We PhD students are in a unique position to do something about this. I know that many of us do care and are doing something. I want to encourage us not to take flight when the foundations are shaken. When job uncertainty casts a pall across our work. When the news makes you want to cower in your bed. When the foundations are shaken, don’t flee to the safety of the comfortable. Instead, hold steady to the more solid foundation, the God who demonstrated love for us in Jesus Christ, the cornerstone.

Many people turn to Ephesians 2 for scriptural reference when wrestling with race. What better text? Christ has broken down the dividing wall of hostility between those who were far and near --- Gentiles and Jews. The PCUSA office of racial justice certainly turned to this text. They quoted it in both of the liturgical resources I could find on their website. We’re using those resources for our liturgy today.

I’m convinced that it’s easy to misuse this text. I’d argue that we find here not a directive, but a promise. It doesn’t license us to call for a simplistic and safe reconciliation at the expense of justice. On the Sunday after the events in Ferguson, the only time Michael Brown’s death was mentioned in my church was briefly during prayer. And the prayer was for racial reconciliation. It boiled down to: “God, help us get along.” This is not a bad prayer. God wants us to love each other. God desires reconciliation.

But after listening carefully and closely to black friends and colleagues, and watching an interview with Michael Brown’s mother, I am convinced that “getting along” must be paired with more difficult actions --- like the pursuit of justice, solidarity with victims of racial violence, deep confession. In other words, we too often fly too soon to the safety of “reconciliation mountain,” instead of trusting God’s promise to build us into a holy dwelling place in the midst of a foundation-shaken world.

Why does the Psalmist not flee? Because God is righteous. God is in God’s holy temple. God is just. Because Christ came, taught, loved, challenged, died, and rose again.

Perhaps that’s not a stirring statement with which to end a meditation, or with which to begin a new academic year. But this is what I needed to hear. And I believe, humbly, that I am not alone.

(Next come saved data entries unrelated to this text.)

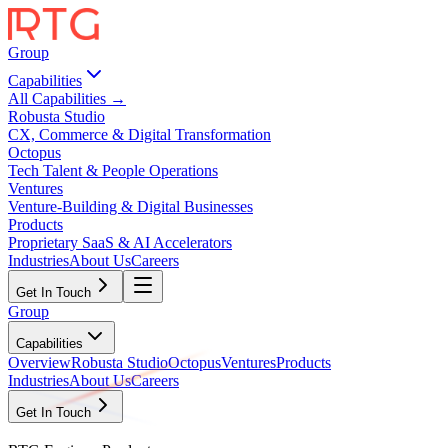
Group
Capabilities
All Capabilities →
Robusta Studio
CX, Commerce & Digital Transformation
Octopus
Tech Talent & People Operations
Ventures
Venture-Building & Digital Businesses
Products
Proprietary SaaS & AI Accelerators
Industries
About Us
Careers
Get In Touch
Group
Capabilities
Overview
Robusta Studio
Octopus
Ventures
Products
Industries
About Us
Careers
Get In Touch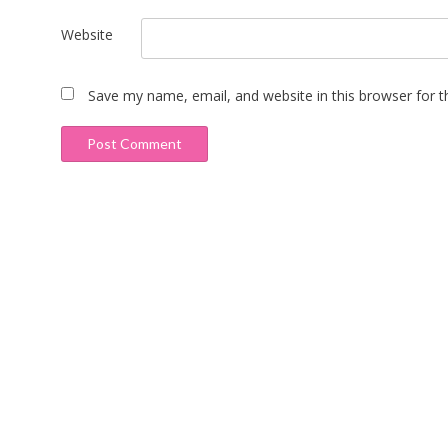
Website
Save my name, email, and website in this browser for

If the foundations are destroyed, what can the righteous do? What can we do? I hope we do not flee. I hope that we stay and do the hard work of community, not because we have all the answers or can see the way clearly, but because we trust in the promise that we will behold God’s face. We trust that Christ has broken down the walls and that we are being built, spiritually, into a dwelling place for God. We trust that God is faithful, even when the world moves like mad. We trust that, when all else gives way, God’s salvation remains, and even in death, God’s great glory sustains. Amen.